▸ **ACTIVITY**
Count the lines below that hold the word "были" and say how many, with no other text.

(Extracted page text data)

==========

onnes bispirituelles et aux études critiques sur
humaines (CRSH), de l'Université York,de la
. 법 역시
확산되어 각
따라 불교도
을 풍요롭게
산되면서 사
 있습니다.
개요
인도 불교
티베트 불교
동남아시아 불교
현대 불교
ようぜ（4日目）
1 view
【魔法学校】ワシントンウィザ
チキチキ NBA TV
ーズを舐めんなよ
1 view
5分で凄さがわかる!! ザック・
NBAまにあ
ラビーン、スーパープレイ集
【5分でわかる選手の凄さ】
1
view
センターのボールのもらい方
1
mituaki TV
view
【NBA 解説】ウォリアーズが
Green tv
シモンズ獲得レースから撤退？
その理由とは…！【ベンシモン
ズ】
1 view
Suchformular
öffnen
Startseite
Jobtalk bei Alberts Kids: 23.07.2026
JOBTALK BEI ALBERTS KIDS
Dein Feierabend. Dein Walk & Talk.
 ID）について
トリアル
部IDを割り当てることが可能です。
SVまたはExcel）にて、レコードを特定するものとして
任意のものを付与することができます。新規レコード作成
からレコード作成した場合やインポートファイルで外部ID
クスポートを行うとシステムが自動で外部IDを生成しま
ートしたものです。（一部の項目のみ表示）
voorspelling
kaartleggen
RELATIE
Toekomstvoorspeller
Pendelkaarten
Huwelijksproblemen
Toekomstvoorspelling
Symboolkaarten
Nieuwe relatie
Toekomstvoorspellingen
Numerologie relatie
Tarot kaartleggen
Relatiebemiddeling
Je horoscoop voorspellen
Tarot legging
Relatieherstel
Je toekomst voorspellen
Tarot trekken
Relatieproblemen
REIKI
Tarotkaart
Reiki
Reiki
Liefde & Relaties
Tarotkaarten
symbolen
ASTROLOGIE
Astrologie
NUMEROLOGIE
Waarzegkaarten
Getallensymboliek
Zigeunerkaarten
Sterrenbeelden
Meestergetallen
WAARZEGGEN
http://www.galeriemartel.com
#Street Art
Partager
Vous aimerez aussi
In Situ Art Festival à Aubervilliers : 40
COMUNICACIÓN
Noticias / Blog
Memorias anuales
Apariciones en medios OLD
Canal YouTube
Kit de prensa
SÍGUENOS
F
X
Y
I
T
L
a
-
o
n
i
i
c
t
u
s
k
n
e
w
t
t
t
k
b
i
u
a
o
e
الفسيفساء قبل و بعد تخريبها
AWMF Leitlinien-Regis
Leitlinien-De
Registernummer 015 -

==========

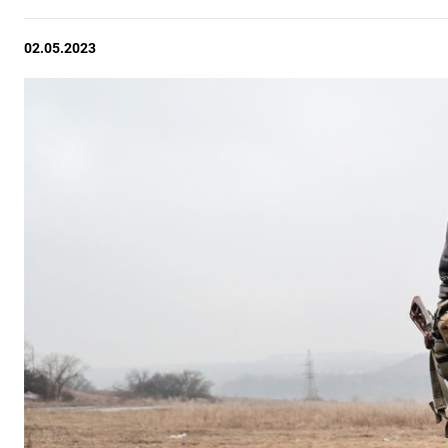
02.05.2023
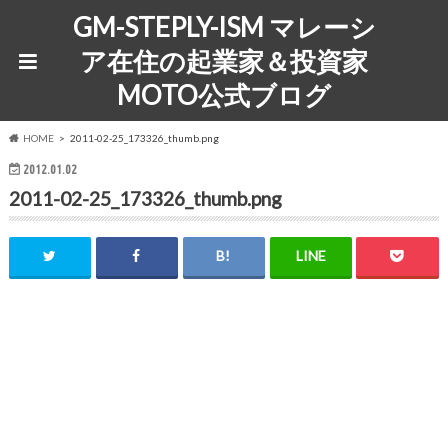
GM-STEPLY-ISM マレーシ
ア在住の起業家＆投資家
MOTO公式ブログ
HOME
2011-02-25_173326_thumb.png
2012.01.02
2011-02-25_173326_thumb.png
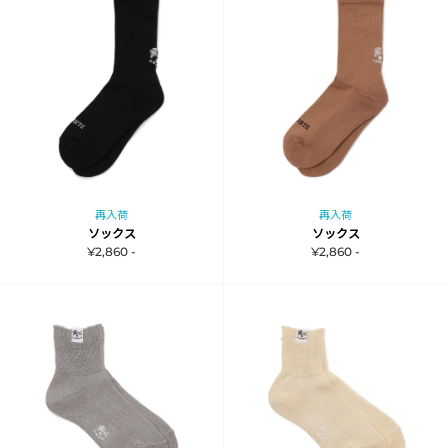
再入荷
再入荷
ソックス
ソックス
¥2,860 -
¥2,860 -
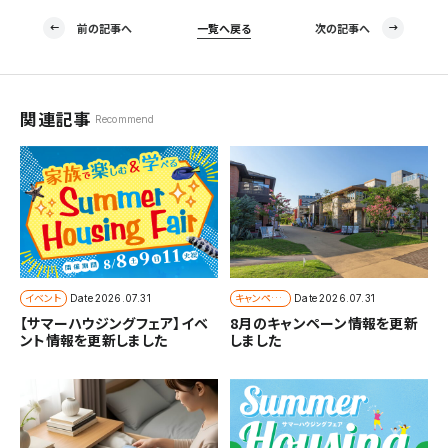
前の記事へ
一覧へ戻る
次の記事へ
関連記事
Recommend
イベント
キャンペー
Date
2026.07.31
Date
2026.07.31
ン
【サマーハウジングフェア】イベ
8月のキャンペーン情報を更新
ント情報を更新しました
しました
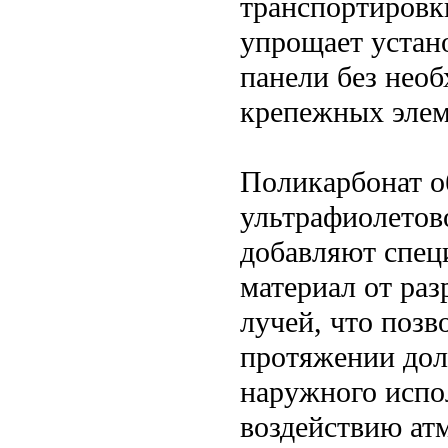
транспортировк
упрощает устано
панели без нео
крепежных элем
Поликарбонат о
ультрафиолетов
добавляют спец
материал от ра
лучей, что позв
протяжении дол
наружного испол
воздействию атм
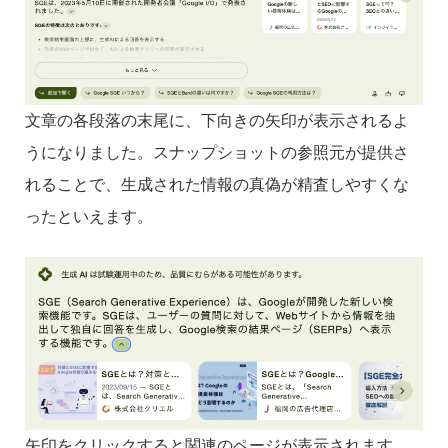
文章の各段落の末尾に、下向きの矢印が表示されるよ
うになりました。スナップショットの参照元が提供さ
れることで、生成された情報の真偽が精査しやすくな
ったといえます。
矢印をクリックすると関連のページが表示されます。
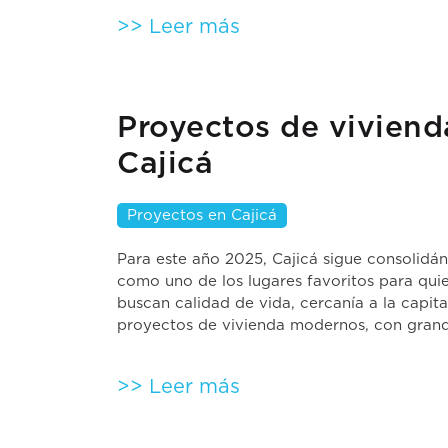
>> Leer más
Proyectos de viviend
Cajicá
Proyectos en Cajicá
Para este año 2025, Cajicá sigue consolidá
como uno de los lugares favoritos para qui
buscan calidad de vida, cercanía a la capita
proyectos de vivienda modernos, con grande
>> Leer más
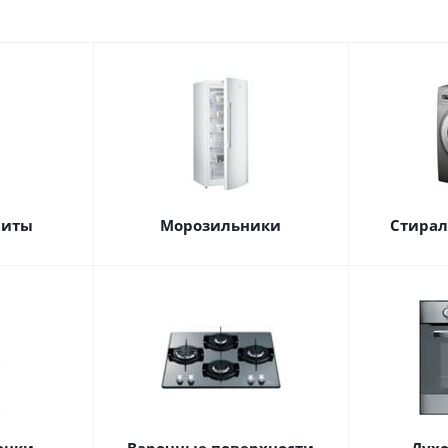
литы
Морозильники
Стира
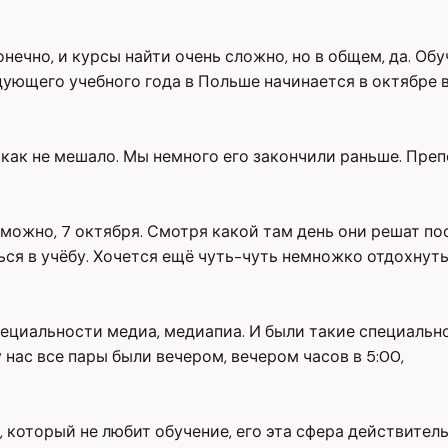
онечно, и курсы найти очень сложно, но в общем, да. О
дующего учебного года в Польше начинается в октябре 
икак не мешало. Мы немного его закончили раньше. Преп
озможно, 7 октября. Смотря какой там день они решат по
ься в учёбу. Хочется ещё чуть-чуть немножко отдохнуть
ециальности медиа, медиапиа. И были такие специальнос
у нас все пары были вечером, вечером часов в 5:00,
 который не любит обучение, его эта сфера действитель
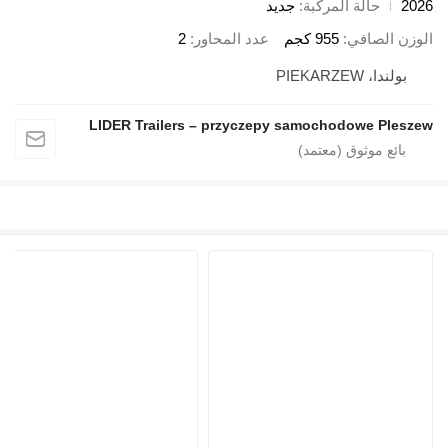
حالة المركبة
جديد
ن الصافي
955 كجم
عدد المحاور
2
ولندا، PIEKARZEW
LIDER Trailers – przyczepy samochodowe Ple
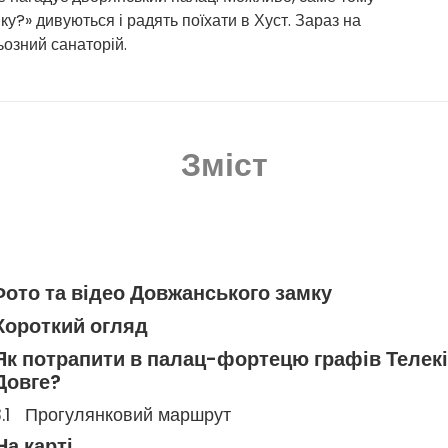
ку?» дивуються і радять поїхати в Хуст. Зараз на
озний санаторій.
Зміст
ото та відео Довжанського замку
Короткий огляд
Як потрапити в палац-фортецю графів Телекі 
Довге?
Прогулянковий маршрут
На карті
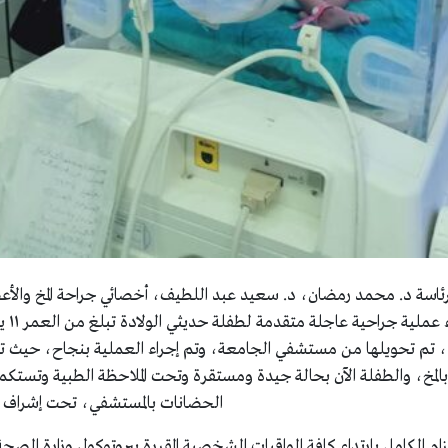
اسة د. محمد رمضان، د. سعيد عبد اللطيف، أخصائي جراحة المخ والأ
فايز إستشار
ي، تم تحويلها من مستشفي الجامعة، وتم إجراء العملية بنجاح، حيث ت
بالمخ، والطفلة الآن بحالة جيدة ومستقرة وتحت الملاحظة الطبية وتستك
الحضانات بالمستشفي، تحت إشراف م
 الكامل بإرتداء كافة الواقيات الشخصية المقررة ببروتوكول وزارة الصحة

==========

▸ **RESULT FOR THIS EXERCISE**
2